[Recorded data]
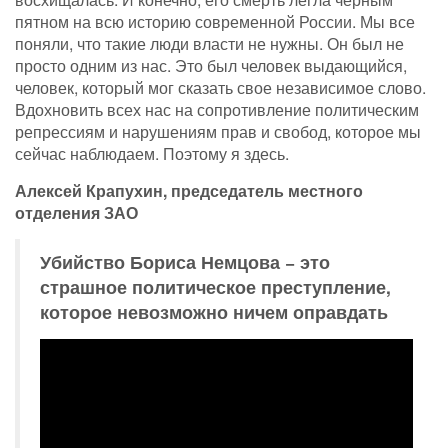
пятном на всю историю современной России. Мы все
поняли, что такие люди власти не нужны. Он был не
просто одним из нас. Это был человек выдающийся,
человек, который мог сказать свое независимое слово.
Вдохновить всех нас на сопротивление политическим
репрессиям и нарушениям прав и свобод, которое мы
сейчас наблюдаем. Поэтому я здесь.
Алексей Крапухин, председатель местного
отделения ЗАО
Убийство Бориса Немцова − это
страшное политическое преступление,
которое невозможно ничем оправдать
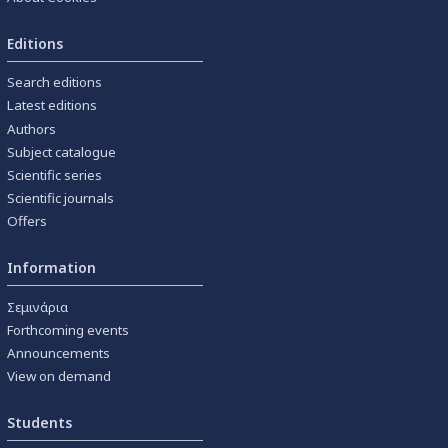
Editions
Search editions
Latest editions
Authors
Subject catalogue
Scientific series
Scientific journals
Offers
Information
Σεμινάρια
Forthcoming events
Announcements
View on demand
Students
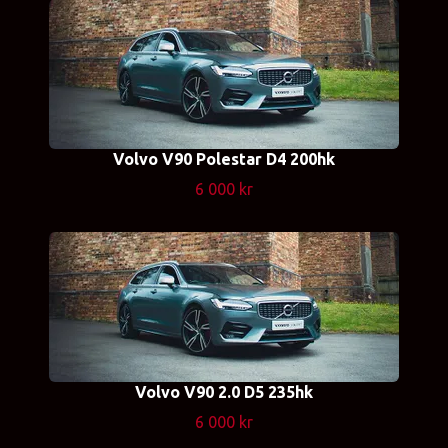
Volvo V90 Polestar D4 200hk
6 000 kr
Volvo V90 2.0 D5 235hk
6 000 kr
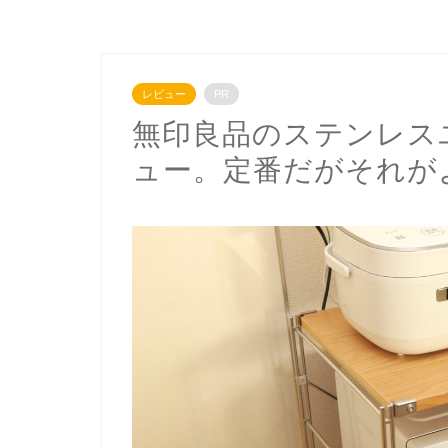
レビュー
PR
無印良品のステンレス
ュー。定番だがそれが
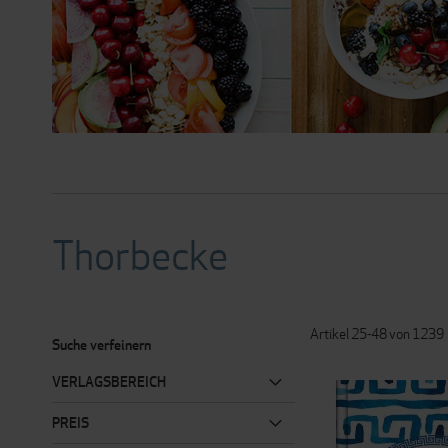
Thorbecke
Artikel
25
-
48
von
1239
Suche verfeinern
VERLAGSBEREICH
PREIS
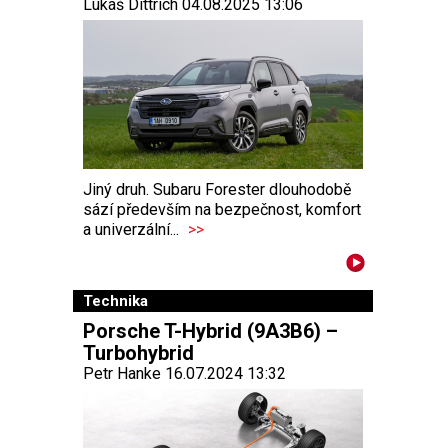
Lukáš Dittrich 04.08.2025 13:06
Jiný druh. Subaru Forester dlouhodobě
sází především na bezpečnost, komfort
a univerzální...
>>
Technika
Porsche T-Hybrid (9A3B6) –
Turbohybrid
Petr Hanke 16.07.2024 13:32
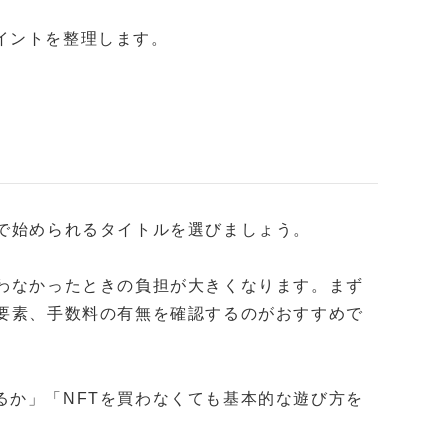
イントを整理します。
額で始められるタイトルを選びましょう。
合わなかったときの負担が大きくなります。まず
金要素、手数料の有無を確認するのがおすすめで
るか」「NFTを買わなくても基本的な遊び方を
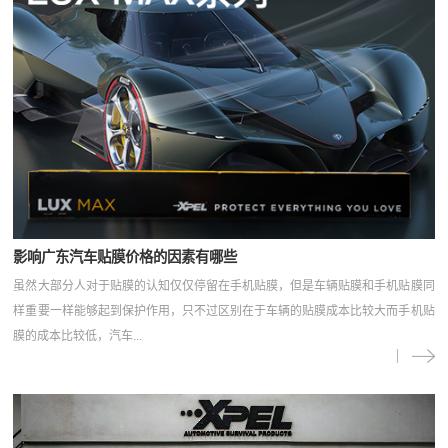
影响广东汽车贴膜价格的因素有哪些
虽然大部分人对于贴膜的认知仅仅停留在手机贴膜，但是车辆贴膜和手机贴膜同
样重要一样能够起到保护作用，只不过区别在于车辆的贴膜成本比较大而手机贴
膜的成本比较低，汽车...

To do: Output the data exactly. Leave every picture out.

Answer to this exercise:
пятном на всю историю современной России. Мы все
поняли, что такие люди власти не нужны. Он был не
просто одним из нас. Это был человек выдающийся,
человек, который мог сказать свое независимое слово.
Вдохновить всех нас на сопротивление политическим
репрессиям и нарушениям прав и свобод, которое мы
сейчас наблюдаем. Поэтому я здесь.
Алексей Крапухин, председатель местного
отделения ЗАО
Убийство Бориса Немцова − это
страшное политическое преступление,
которое невозможно ничем оправдать
Editions
Search editions
Latest editions
Authors
Subject catalogue
Scientific series
Scientific journals
Offers
Information
Σεμινάρια
Forthcoming events
Announcements
View on demand
Students
Volvo V90 Polestar D4 200hk
6 000 kr
Volvo V90 2.0 D5 235hk
6 000 kr
レビュー
PR
無印良品のステンレス
ュー。定番だがそれが
Thorbecke
Artikel
25
-
48
von
1239
Suche verfeinern
VERLAGSBEREICH
PREIS
Lukáš Dittrich 04.08.2025 13:06
Jiný druh. Subaru Forester dlouhodobě
sází především na bezpečnost, komfort
a univerzální...
>>
Technika
Porsche T-Hybrid (9A3B6) –
Turbohybrid
Petr Hanke 16.07.2024 13:32
イントを整理します。
額で始められるタイトルを選びましょう。
合わなかったときの負担が大きくなります。まず
金要素、手数料の有無を確認するのがおすすめで
るか」「NFTを買わなくても基本的な遊び方を
影响广东汽车贴膜价格的因素有哪些
虽然大部分人对于贴膜的认知仅仅停留在手机贴膜，但是车辆贴膜和手机贴膜同
样重要一样能够起到保护作用，只不过区别在于车辆的贴膜成本比较大而手机贴
膜的成本比较低，汽车...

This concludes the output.